Nadvoitsy (Надво́ицы; Vojačču; Vojatšu) is an urban locality (an urban-type settlement) in Segezhsky District of the Republic of Karelia, Russia, located on the shore of Lake Voitskoye, 287 km north of Petrozavodsk, the capital of the republic. As of the 2010 Census, its population was 8,372.

== Geography ==
Nadvoitsy is located on the Maynavolok peninsula and the southwestern shore of Lake Voitskoye, through which the river Vyg (Nizhny Vyg) flows from Lake Vygozero in the south. The tenth lock of the White Sea Canal is located near the settlement.

==History==
Nadvoitsy was first mentioned in 1620 as a possession of the Solovetsky Monastery. In the mid-18th century, a copper and gold mine existed in the area.

The Kirov Railway was built through Nadvoitsy in 1916. Between 1929 and 1930, a section of the Solovki prison camp was located in the settlement, and in 1930, a logging enterprise was established. Nadvoitsy was granted the status of urban-type settlement in 1942.
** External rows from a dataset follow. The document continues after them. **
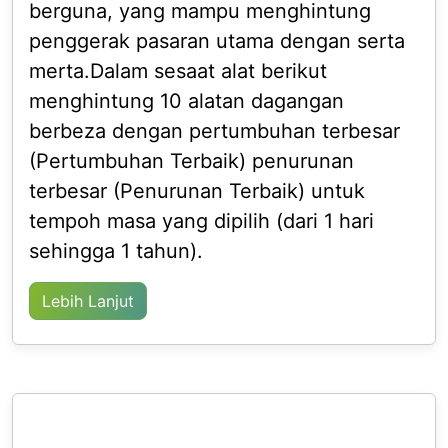
berguna, yang mampu menghintung
penggerak pasaran utama dengan serta
merta.Dalam sesaat alat berikut
menghintung 10 alatan dagangan
berbeza dengan pertumbuhan terbesar
(Pertumbuhan Terbaik) penurunan
terbesar (Penurunan Terbaik) untuk
tempoh masa yang dipilih (dari 1 hari
sehingga 1 tahun).
Lebih Lanjut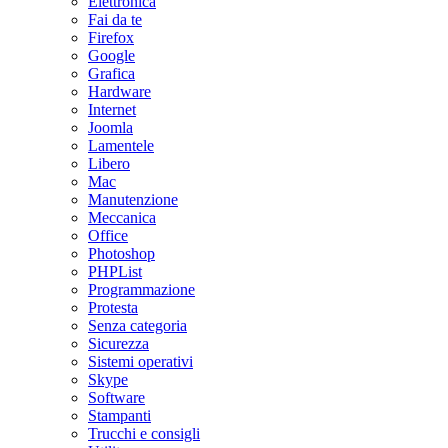
Elettronica
Fai da te
Firefox
Google
Grafica
Hardware
Internet
Joomla
Lamentele
Libero
Mac
Manutenzione
Meccanica
Office
Photoshop
PHPList
Programmazione
Protesta
Senza categoria
Sicurezza
Sistemi operativi
Skype
Software
Stampanti
Trucchi e consigli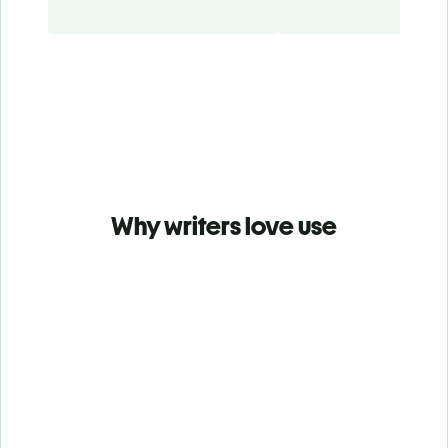
Why writers love use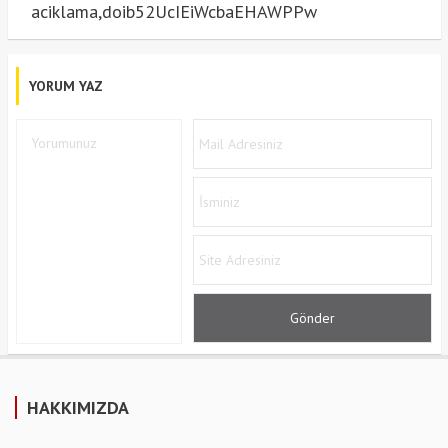
aciklama,doib52UcIEiWcbaEHAWPPw
YORUM YAZ
HAKKIMIZDA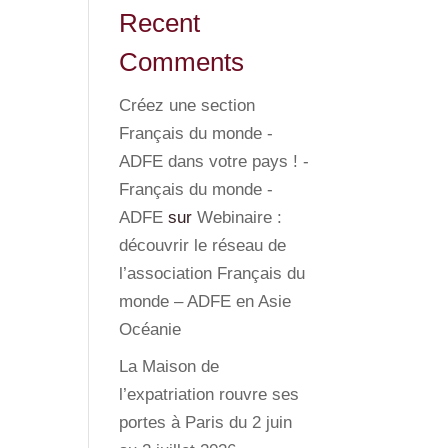
Recent
Comments
Créez une section
Français du monde -
ADFE dans votre pays ! -
Français du monde -
ADFE
sur
Webinaire :
découvrir le réseau de
l’association Français du
monde – ADFE en Asie
Océanie
La Maison de
l’expatriation rouvre ses
portes à Paris du 2 juin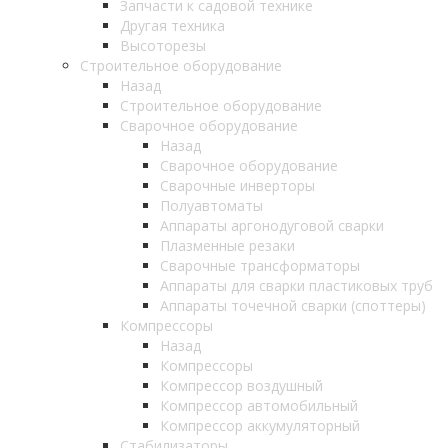
Запчасти к садовой технике
Другая техника
Высоторезы
Строительное оборудование
Назад
Строительное оборудование
Сварочное оборудование
Назад
Сварочное оборудование
Сварочные инверторы
Полуавтоматы
Аппараты аргонодуговой сварки
Плазменные резаки
Сварочные трансформаторы
Аппараты для сварки пластиковых труб
Аппараты точечной сварки (споттеры)
Компрессоры
Назад
Компрессоры
Компрессор воздушный
Компрессор автомобильный
Компрессор аккумуляторный
Стабилизаторы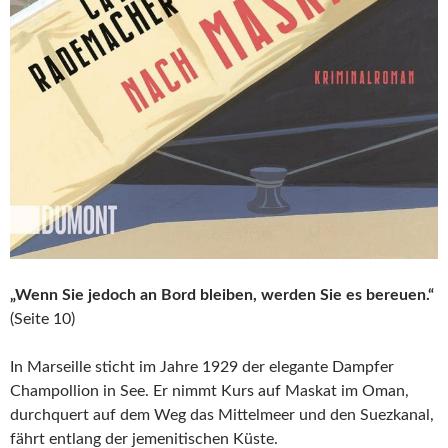
„Wenn Sie jedoch an Bord bleiben, werden Sie es bereuen.“
(Seite 10)
In Marseille sticht im Jahre 1929 der elegante Dampfer
Champollion in See. Er nimmt Kurs auf Maskat im Oman,
durchquert auf dem Weg das Mittelmeer und den Suezkanal,
fährt entlang der jemenitischen Küste.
==Administrative and municipal status==
Within the framework of administrative divisions, the urban-type settlement of Nadvoitsy is subordinated to Segezhsky District. As a municipal division, Nadvoitsy, together with six rural localities, is incorporated within Segezhsky Municipal District as Nadvoitskoye Urban Settlement. Aside from Nadvoitsy itself, the municipality includes the rural localities of Dubrovo, Kamenny Bor, the village of Nadvoitsy, Posyolok pri 10 shlyuze BBK, Pristan Nadvoitsy and Verkhny. With the exception of Dubrovo and the village of Nadvoitsy, the localities are officially counted as part of the urban-type settlement.

==Economy==
===Industry===
Until 2013, the only enterprise in Nadvoitsy was the Nadvoitsy Aluminum Plant which belonged to the Rusal group. In 2013, the aluminum production became unprofitable, and the plant stopped operation, with the prospective of being scrapped. Most of the population in Nadvoitsy is unemployed.

===Transport===
There is a railway station on the railway connecting Petrozavodsk and Murmansk, with infrequent passenger traffic.

==Famous residents==
- Potapy Emelianov, (c.1889-1936), priest of the Russian Greek Catholic Church, Gulag survivor, and, since 2003, a candidate for Canonization.